**Exercise**. Please set down every line of the records below exactly, without the pictures.

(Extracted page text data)
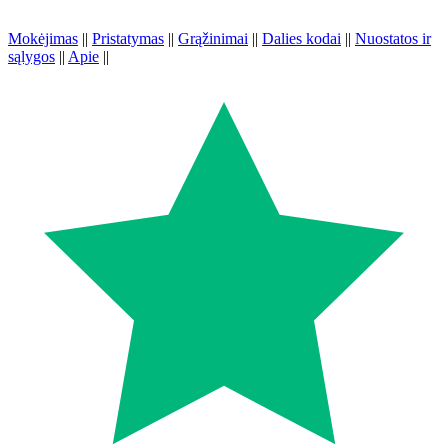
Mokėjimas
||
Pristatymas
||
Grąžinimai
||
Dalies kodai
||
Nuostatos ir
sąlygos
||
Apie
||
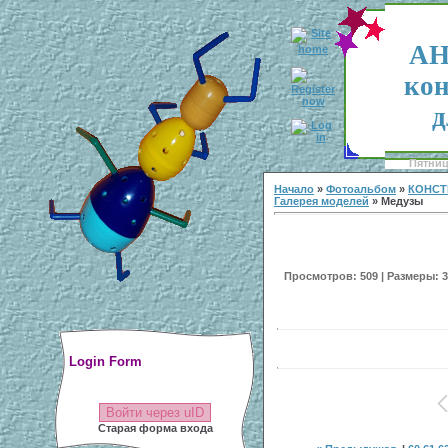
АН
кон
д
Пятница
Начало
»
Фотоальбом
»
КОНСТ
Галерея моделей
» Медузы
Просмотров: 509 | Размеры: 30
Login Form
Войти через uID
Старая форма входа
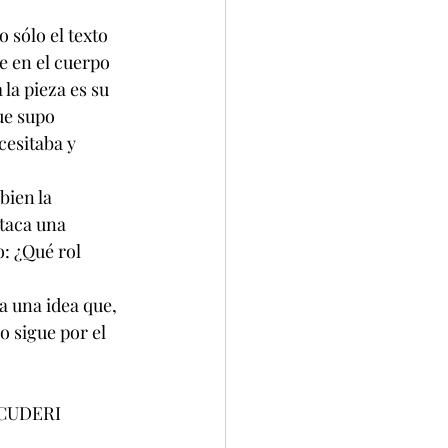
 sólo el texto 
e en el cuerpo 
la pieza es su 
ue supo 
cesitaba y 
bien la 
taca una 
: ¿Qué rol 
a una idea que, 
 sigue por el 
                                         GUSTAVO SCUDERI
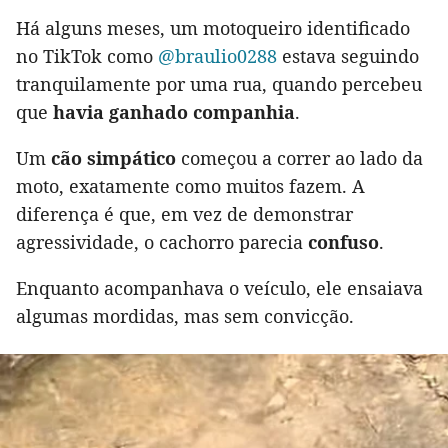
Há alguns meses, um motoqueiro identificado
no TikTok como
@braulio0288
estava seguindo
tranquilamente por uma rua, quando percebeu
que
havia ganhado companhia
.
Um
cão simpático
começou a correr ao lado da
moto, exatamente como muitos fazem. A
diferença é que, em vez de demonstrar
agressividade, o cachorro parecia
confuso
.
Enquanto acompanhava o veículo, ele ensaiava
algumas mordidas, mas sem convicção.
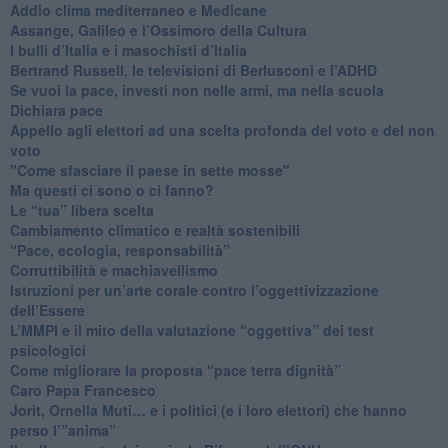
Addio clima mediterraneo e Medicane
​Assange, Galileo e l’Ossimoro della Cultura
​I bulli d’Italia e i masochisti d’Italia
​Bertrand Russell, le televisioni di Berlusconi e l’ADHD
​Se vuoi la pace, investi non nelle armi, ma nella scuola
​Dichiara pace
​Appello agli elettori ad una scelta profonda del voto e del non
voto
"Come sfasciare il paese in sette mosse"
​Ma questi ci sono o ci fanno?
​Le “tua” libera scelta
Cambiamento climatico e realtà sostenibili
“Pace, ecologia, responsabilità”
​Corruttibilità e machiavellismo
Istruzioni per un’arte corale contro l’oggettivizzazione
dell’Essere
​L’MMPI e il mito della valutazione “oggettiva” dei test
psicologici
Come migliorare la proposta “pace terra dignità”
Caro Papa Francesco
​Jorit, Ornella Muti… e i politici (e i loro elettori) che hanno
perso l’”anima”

**Expected answer**.
Mokėjimas
||
Pristatymas
||
Grąžinimai
||
Dalies kodai
||
Nuostatos ir
sąlygos
||
Apie
||
АН
кон
д
Пятница
Начало
»
Фотоальбом
»
КОНСТ
Галерея моделей
» Медузы
Просмотров: 509 | Размеры: 30
Login Form
Войти через uID
Старая форма входа
 sólo el texto 
e en el cuerpo 
la pieza es su 
ue supo 
cesitaba y 
bien la 
taca una 
: ¿Qué rol 
a una idea que, 
 sigue por el 
                                         GUSTAVO SCUDERI
Há alguns meses, um motoqueiro identificado
no TikTok como
@braulio0288
estava seguindo
tranquilamente por uma rua, quando percebeu
que
havia ganhado companhia
.
Um
cão simpático
começou a correr ao lado da
moto, exatamente como muitos fazem. A
diferença é que, em vez de demonstrar
agressividade, o cachorro parecia
confuso
.
Enquanto acompanhava o veículo, ele ensaiava
algumas mordidas, mas sem convicção.
Addio clima mediterraneo e Medicane
​Assange, Galileo e l’Ossimoro della Cultura
​I bulli d’Italia e i masochisti d’Italia
​Bertrand Russell, le televisioni di Berlusconi e l’ADHD
​Se vuoi la pace, investi non nelle armi, ma nella scuola
​Dichiara pace
​Appello agli elettori ad una scelta profonda del voto e del non
voto
"Come sfasciare il paese in sette mosse"
​Ma questi ci sono o ci fanno?
​Le “tua” libera scelta
Cambiamento climatico e realtà sostenibili
“Pace, ecologia, responsabilità”
​Corruttibilità e machiavellismo
Istruzioni per un’arte corale contro l’oggettivizzazione
dell’Essere
​L’MMPI e il mito della valutazione “oggettiva” dei test
psicologici
Come migliorare la proposta “pace terra dignità”
Caro Papa Francesco
​Jorit, Ornella Muti… e i politici (e i loro elettori) che hanno
perso l’”anima”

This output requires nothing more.